A disadvantage is the need for an extra Bugzilla field to list fixed
versions, but it should be easy to add a field for a plain text
space-separated list of fixed versions. (Or if you want to use milestones
as much as possible, say the milestone is for the main fixed version and
the new field is "Backported fix in" or similar. In any case, the commit
hook should update this field when marking the bug fixed.)
Given such a field, the bug-listing script would search for bugs with a
resolution of FIXED and the relevant version in the list of fixed
versions.
Although annotations such as the above could be used to reopen bugs in the
case of reverting a fix, that may not be common enough to be worth having
the annotation support instead of simply reopening the bug manually.
> or even to fix up ChangeLog entries like so:
>
> Fix up commit id <commit id>
>
> ChangeLog:
>
> <the fixed up changelog>
>
> similarly to add missing attributions.
gitlog-to-changelog supports a file (which presumably would be checked in)
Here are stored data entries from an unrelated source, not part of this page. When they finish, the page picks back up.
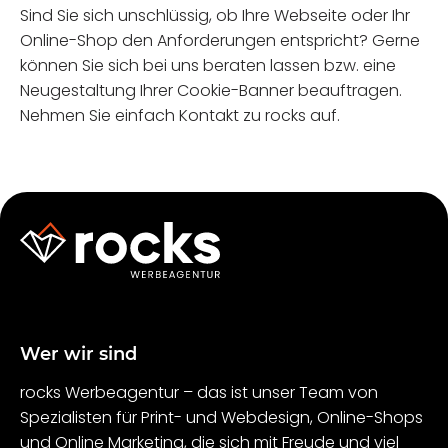
Sind Sie sich unschlüssig, ob Ihre Webseite oder Ihr
Online-Shop den Anforderungen entspricht? Gerne
können Sie sich bei uns beraten lassen bzw. eine
Neugestaltung Ihrer Cookie-Banner beauftragen.
Nehmen Sie einfach Kontakt zu rocks auf.
Wer wir sind
rocks Werbeagentur – das ist unser Team von
Spezialisten für Print- und Webdesign, Online-Shops
und Online Marketing, die sich mit Freude und viel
listing amendments. The obvious alternative would be: if you want to do
an amendment, then (a) run the ChangeLog generation script and check in
the results (in the same commit as updating where that script says what
the newest commit covered by the checked-in ChangeLog is, so only
subsequent commits are included the next time gitlog-to-changelog is run),
(b) edit ChangeLog and check in those edits.
There should probably be a way to say that a particular commit does not
get a ChangeLog entry, rather than commits without something marked as a
ChangeLog entry quietly defaulting to not having one. Maybe No-ChangeLog:
in the commit message (and reject the push if a commit to master or a
release branch doesn't have either ChangeLog: or No-ChangeLog:).